What the task requires:
If a line of the data contains the word "Women", it is counted; report how many such lines there are and nothing else.
Start of Material provided
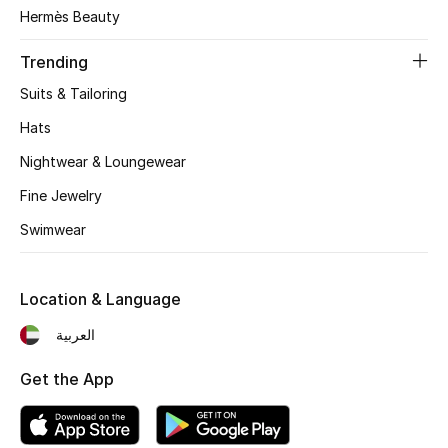
Women's Accessories
Hermès Beauty
Trending
STYLE FOR HER
Suits & Tailoring
Shop Women
Hats
Nightwear & Loungewear
Bags
Fine Jewelry
Swimwear
New Season
Women's Bags
Location & Language
Bags Edit
العربية
Get the App
Men's Bags
Kids Bags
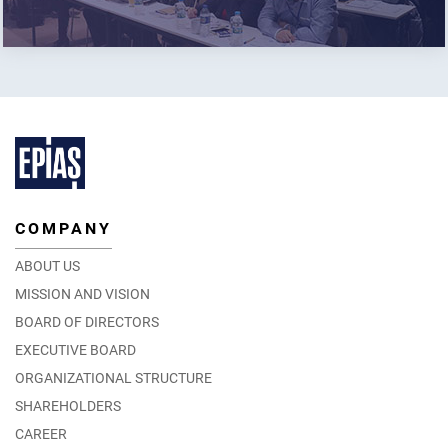
COMPANY
ABOUT US
MISSION AND VISION
BOARD OF DIRECTORS
EXECUTIVE BOARD
ORGANIZATIONAL STRUCTURE
SHAREHOLDERS
CAREER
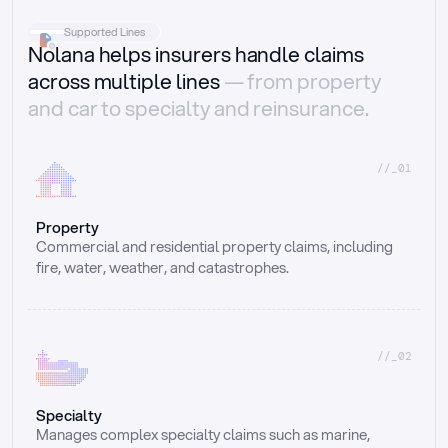
Supported Lines
Nolana helps insurers handle claims
across multiple lines
— from property
and car to specialty and reinsurance.
//_01
Property
Commercial and residential property claims, including 
fire, water, weather, and catastrophes.
//_02
Specialty
Manages complex specialty claims such as marine,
End of Material provided
Answer space:
3